Pictures are to be left out. Return exactly the lines below from the one with "được một điểm" up to and including the one with "מה ניתן למצוא".

___ DATA SECTION ___

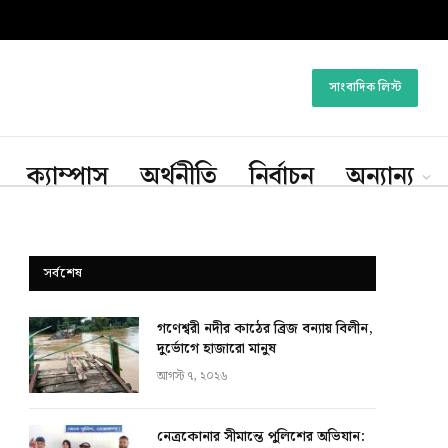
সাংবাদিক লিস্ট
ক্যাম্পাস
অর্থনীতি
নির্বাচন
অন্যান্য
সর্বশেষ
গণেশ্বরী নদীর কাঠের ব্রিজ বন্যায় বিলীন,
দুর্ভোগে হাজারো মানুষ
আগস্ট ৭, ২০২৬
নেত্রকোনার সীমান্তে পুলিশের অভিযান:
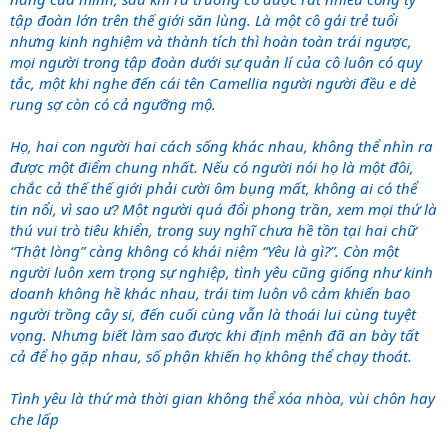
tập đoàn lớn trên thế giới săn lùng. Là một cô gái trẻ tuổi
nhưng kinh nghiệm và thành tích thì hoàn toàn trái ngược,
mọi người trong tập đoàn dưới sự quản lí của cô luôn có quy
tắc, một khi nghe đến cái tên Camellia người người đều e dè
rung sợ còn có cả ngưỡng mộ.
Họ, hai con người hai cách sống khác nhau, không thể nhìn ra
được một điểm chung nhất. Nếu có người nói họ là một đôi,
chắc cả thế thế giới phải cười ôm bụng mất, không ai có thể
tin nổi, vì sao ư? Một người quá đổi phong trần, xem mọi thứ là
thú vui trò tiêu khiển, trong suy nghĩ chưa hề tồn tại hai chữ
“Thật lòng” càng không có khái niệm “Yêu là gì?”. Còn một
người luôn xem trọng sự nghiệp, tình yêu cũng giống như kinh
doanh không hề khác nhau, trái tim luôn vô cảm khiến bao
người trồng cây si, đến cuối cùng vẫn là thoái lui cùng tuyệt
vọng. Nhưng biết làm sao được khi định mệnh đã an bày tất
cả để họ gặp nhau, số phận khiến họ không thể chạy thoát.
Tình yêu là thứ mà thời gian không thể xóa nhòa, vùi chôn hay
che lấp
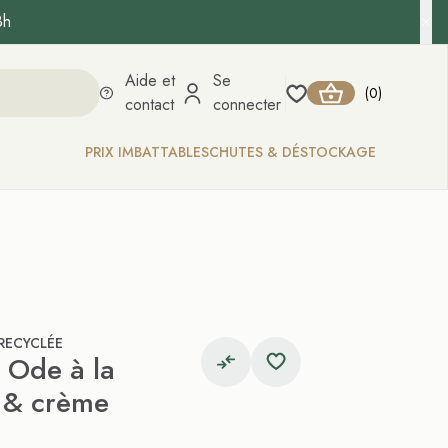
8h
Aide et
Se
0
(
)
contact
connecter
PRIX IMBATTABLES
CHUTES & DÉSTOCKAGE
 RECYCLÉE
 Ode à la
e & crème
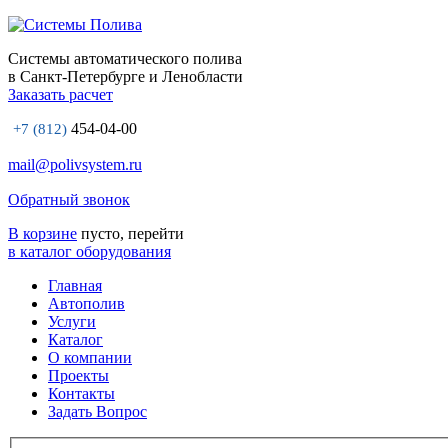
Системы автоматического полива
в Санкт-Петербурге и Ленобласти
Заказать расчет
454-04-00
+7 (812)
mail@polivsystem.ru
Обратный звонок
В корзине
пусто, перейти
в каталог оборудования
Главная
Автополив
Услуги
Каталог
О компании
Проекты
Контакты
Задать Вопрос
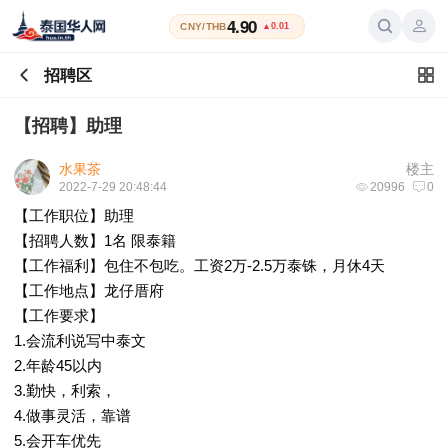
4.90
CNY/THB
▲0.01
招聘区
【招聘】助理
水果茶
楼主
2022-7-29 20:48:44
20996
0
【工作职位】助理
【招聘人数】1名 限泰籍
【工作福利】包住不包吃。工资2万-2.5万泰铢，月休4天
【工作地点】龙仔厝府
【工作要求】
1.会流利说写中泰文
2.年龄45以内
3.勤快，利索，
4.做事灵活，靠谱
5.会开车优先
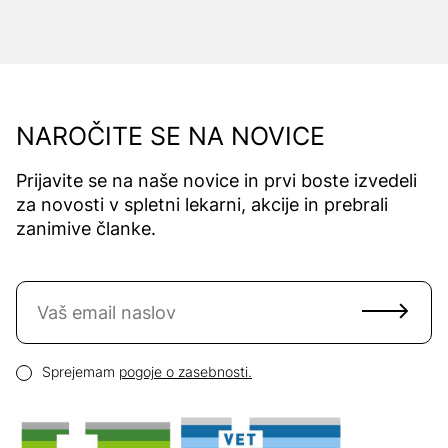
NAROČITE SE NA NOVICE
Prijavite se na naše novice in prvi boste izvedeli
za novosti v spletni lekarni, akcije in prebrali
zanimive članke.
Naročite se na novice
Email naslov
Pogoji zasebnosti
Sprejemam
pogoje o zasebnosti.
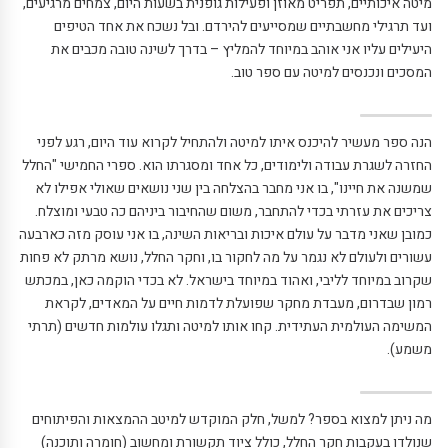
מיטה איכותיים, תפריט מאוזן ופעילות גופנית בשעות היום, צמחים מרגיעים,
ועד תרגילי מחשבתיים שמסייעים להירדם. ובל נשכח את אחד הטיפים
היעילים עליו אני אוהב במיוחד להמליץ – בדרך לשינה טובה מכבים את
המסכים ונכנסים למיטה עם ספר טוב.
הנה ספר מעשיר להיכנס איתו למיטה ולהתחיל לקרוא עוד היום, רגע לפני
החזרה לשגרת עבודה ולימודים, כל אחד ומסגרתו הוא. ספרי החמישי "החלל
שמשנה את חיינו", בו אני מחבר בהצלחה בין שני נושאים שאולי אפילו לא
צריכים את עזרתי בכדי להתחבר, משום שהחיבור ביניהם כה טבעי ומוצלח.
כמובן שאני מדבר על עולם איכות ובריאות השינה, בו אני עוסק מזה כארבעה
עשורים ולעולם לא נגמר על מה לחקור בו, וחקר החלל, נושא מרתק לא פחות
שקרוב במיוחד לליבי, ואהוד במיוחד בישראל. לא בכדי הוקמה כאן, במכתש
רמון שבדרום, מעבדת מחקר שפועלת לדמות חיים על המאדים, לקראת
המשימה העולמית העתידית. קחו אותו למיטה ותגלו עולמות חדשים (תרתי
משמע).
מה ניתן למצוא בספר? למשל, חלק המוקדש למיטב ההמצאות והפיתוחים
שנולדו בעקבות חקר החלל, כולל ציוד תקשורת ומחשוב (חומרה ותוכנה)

___
___ DATA SECTION ___

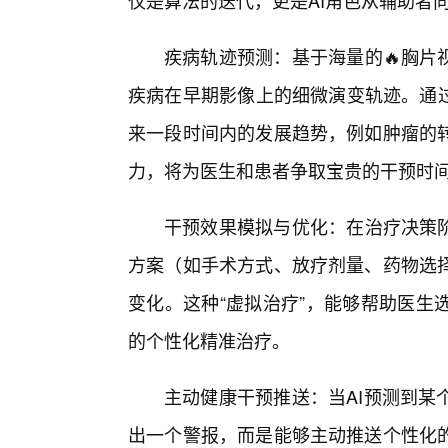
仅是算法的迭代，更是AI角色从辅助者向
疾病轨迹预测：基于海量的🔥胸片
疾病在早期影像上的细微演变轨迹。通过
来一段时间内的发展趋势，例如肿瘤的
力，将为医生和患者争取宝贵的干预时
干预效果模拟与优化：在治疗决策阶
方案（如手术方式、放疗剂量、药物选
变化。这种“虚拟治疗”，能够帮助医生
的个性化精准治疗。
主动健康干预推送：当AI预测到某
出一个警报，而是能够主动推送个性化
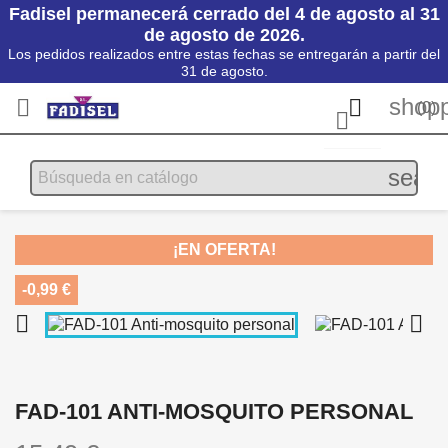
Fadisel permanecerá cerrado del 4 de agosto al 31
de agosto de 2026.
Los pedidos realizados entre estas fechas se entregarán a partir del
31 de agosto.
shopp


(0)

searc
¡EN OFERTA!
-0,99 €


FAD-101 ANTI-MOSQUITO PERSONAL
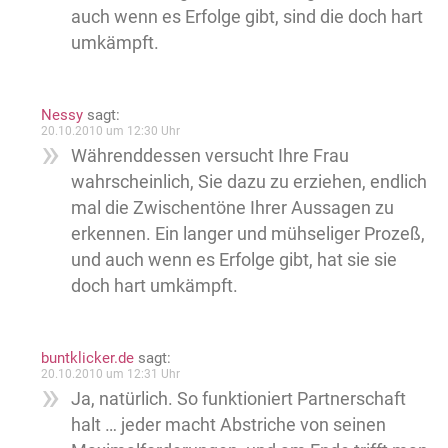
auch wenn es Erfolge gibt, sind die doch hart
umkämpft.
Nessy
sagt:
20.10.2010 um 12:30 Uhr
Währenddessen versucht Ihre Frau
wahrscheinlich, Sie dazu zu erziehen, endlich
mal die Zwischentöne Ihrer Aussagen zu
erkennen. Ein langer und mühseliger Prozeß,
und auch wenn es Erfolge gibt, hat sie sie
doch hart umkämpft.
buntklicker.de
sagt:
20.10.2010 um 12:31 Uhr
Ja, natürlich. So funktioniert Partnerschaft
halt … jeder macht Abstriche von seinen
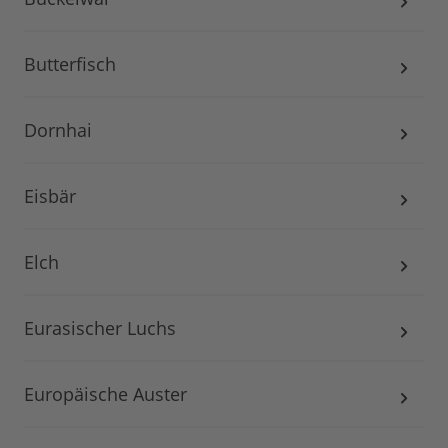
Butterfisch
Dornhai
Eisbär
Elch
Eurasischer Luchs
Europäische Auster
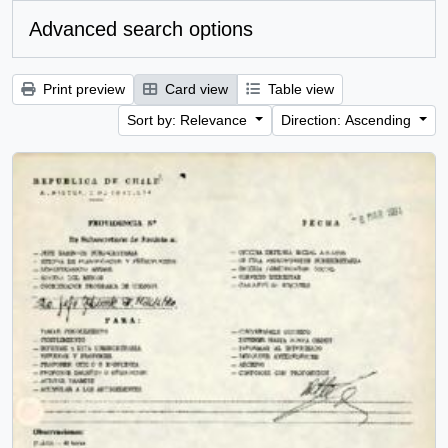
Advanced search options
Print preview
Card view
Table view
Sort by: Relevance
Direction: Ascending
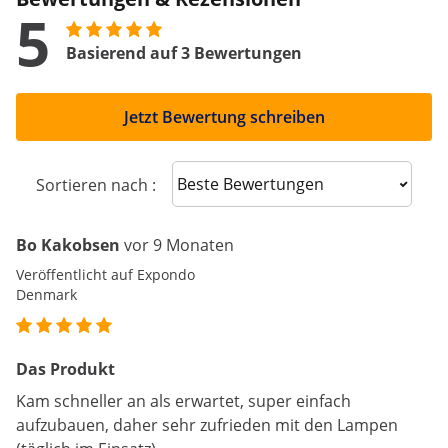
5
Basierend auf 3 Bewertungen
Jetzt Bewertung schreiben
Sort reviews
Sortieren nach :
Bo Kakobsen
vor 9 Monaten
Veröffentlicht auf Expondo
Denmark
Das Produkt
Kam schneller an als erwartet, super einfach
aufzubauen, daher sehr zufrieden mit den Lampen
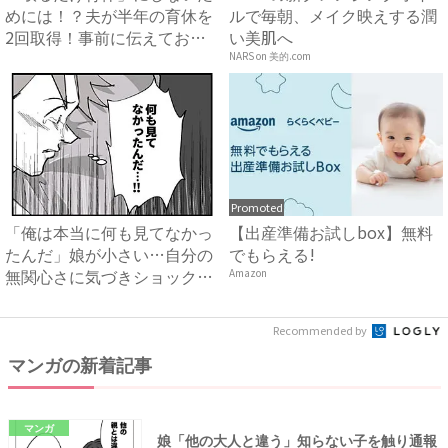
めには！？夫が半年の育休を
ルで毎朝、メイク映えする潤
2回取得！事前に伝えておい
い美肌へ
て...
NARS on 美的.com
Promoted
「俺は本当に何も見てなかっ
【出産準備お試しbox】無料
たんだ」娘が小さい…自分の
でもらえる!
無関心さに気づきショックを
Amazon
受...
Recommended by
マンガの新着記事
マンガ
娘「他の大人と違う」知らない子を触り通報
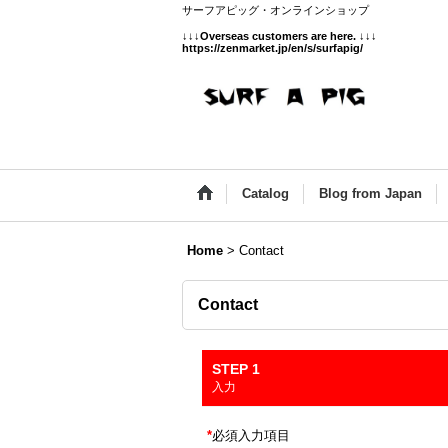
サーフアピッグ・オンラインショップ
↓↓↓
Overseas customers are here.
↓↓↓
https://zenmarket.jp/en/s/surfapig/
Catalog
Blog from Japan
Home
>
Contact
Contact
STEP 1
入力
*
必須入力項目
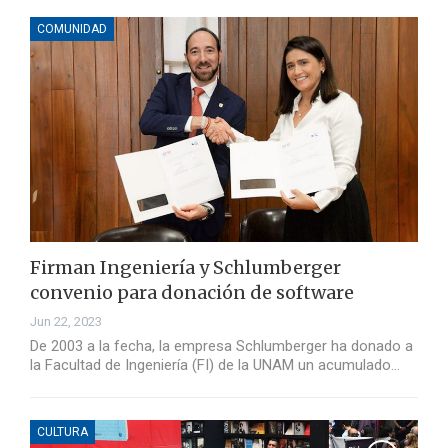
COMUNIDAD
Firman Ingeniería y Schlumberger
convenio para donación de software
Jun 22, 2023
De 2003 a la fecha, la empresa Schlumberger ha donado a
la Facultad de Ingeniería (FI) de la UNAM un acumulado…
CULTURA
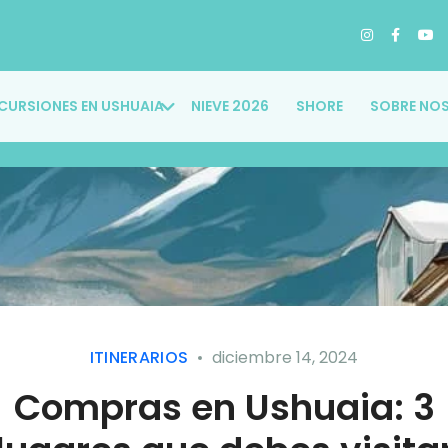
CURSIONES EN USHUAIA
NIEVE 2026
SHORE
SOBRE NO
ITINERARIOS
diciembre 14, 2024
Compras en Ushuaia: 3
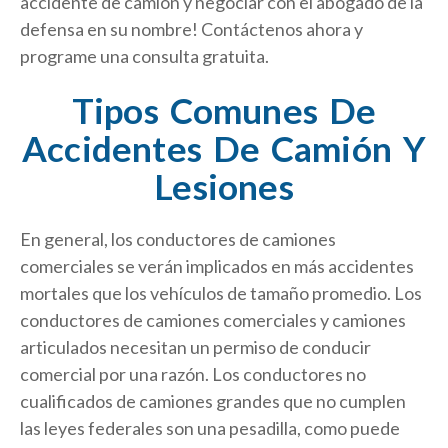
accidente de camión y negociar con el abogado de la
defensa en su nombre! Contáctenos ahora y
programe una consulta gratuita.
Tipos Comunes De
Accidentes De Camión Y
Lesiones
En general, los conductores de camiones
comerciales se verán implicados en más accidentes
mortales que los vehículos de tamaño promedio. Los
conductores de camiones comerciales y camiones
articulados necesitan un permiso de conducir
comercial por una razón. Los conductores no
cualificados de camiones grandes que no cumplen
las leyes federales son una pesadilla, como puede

___
___ DATA SECTION ___

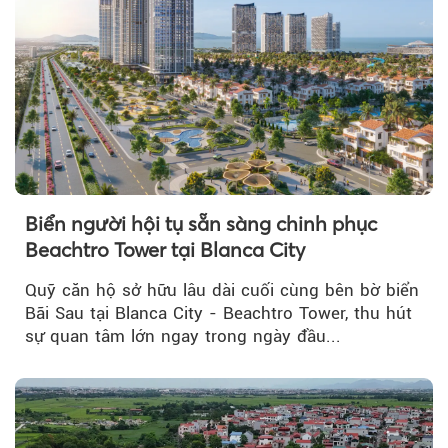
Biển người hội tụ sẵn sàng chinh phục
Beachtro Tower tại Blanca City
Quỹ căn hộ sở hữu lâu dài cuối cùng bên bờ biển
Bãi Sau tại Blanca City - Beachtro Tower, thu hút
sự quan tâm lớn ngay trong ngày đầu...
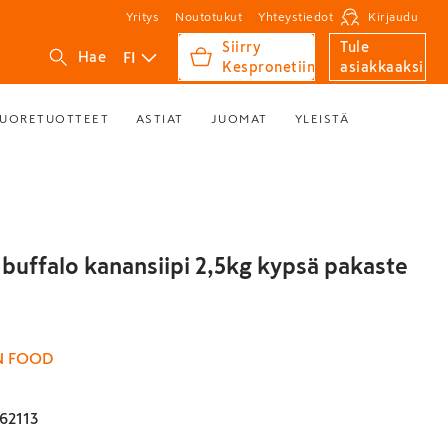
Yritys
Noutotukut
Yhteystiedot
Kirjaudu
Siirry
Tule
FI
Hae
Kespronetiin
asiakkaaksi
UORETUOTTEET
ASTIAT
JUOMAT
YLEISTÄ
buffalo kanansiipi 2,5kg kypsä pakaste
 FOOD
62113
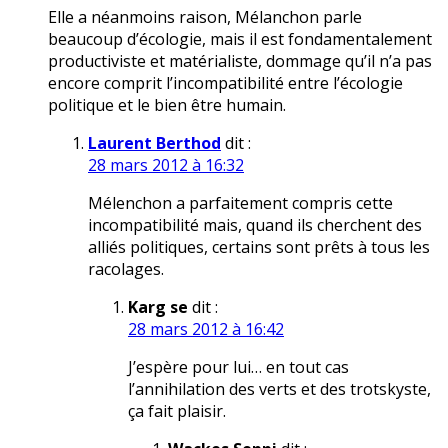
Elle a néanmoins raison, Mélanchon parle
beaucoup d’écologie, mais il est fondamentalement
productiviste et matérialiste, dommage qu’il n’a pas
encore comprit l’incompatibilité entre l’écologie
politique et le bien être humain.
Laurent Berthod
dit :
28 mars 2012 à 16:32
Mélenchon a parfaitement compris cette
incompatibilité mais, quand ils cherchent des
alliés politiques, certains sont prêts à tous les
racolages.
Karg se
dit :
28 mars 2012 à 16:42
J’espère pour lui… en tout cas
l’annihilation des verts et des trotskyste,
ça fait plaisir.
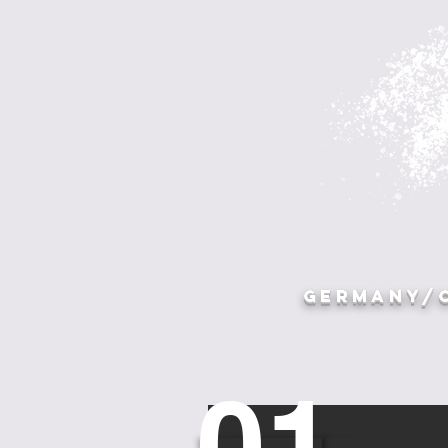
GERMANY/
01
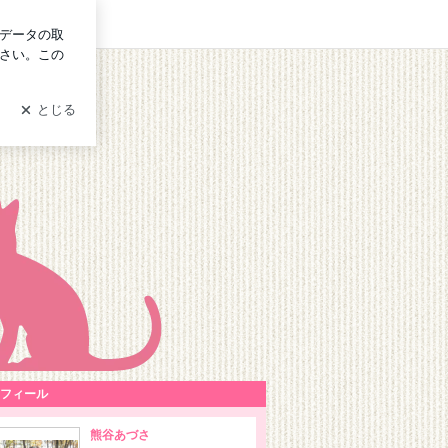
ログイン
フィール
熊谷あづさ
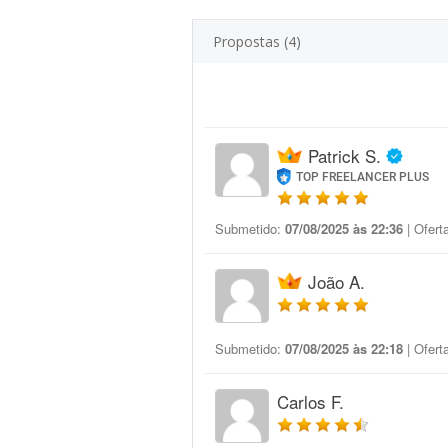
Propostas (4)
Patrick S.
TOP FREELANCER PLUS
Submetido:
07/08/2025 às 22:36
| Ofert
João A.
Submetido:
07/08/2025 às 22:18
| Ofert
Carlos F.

___

RESULT OF THE EXERCISE:
được một điểm chung nhất. Nếu có người nói họ là một đôi,
chắc cả thế thế giới phải cười ôm bụng mất, không ai có thể
tin nổi, vì sao ư? Một người quá đổi phong trần, xem mọi thứ là
thú vui trò tiêu khiển, trong suy nghĩ chưa hề tồn tại hai chữ
“Thật lòng” càng không có khái niệm “Yêu là gì?”. Còn một
người luôn xem trọng sự nghiệp, tình yêu cũng giống như kinh
doanh không hề khác nhau, trái tim luôn vô cảm khiến bao
người trồng cây si, đến cuối cùng vẫn là thoái lui cùng tuyệt
vọng. Nhưng biết làm sao được khi định mệnh đã an bày tất
cả để họ gặp nhau, số phận khiến họ không thể chạy thoát.
Tình yêu là thứ mà thời gian không thể xóa nhòa, vùi chôn hay
che lấp
8h
Aide et
Se
0
(
)
contact
connecter
PRIX IMBATTABLES
CHUTES & DÉSTOCKAGE
 RECYCLÉE
 Ode à la
e & crème
Системы автоматического полива
в Санкт-Петербурге и Ленобласти
Заказать расчет
454-04-00
+7 (812)
mail@polivsystem.ru
Обратный звонок
В корзине
пусто, перейти
в каталог оборудования
Главная
Автополив
Услуги
Каталог
О компании
Проекты
Контакты
Задать Вопрос
4.90
CNY/THB
▲0.01
招聘区
【招聘】助理
水果茶
楼主
2022-7-29 20:48:44
20996
0
【工作职位】助理
【招聘人数】1名 限泰籍
【工作福利】包住不包吃。工资2万-2.5万泰铢，月休4天
【工作地点】龙仔厝府
【工作要求】
1.会流利说写中泰文
2.年龄45以内
3.勤快，利索，
4.做事灵活，靠谱
5.会开车优先
NAROČITE SE NA NOVICE
Prijavite se na naše novice in prvi boste izvedeli
za novosti v spletni lekarni, akcije in prebrali
zanimive članke.
Naročite se na novice
Email naslov
Pogoji zasebnosti
Sprejemam
pogoje o zasebnosti.
מיטה איכותיים, תפריט מאוזן ופעילות גופנית בשעות היום, צמחים מרגיעים,
ועד תרגילי מחשבתיים שמסייעים להירדם. ובל נשכח את אחד הטיפים
היעילים עליו אני אוהב במיוחד להמליץ – בדרך לשינה טובה מכבים את
המסכים ונכנסים למיטה עם ספר טוב.
הנה ספר מעשיר להיכנס איתו למיטה ולהתחיל לקרוא עוד היום, רגע לפני
החזרה לשגרת עבודה ולימודים, כל אחד ומסגרתו הוא. ספרי החמישי "החלל
שמשנה את חיינו", בו אני מחבר בהצלחה בין שני נושאים שאולי אפילו לא
צריכים את עזרתי בכדי להתחבר, משום שהחיבור ביניהם כה טבעי ומוצלח.
כמובן שאני מדבר על עולם איכות ובריאות השינה, בו אני עוסק מזה כארבעה
עשורים ולעולם לא נגמר על מה לחקור בו, וחקר החלל, נושא מרתק לא פחות
שקרוב במיוחד לליבי, ואהוד במיוחד בישראל. לא בכדי הוקמה כאן, במכתש
רמון שבדרום, מעבדת מחקר שפועלת לדמות חיים על המאדים, לקראת
המשימה העולמית העתידית. קחו אותו למיטה ותגלו עולמות חדשים (תרתי
משמע).
מה ניתן למצוא בספר? למשל, חלק המוקדש למיטב ההמצאות והפיתוחים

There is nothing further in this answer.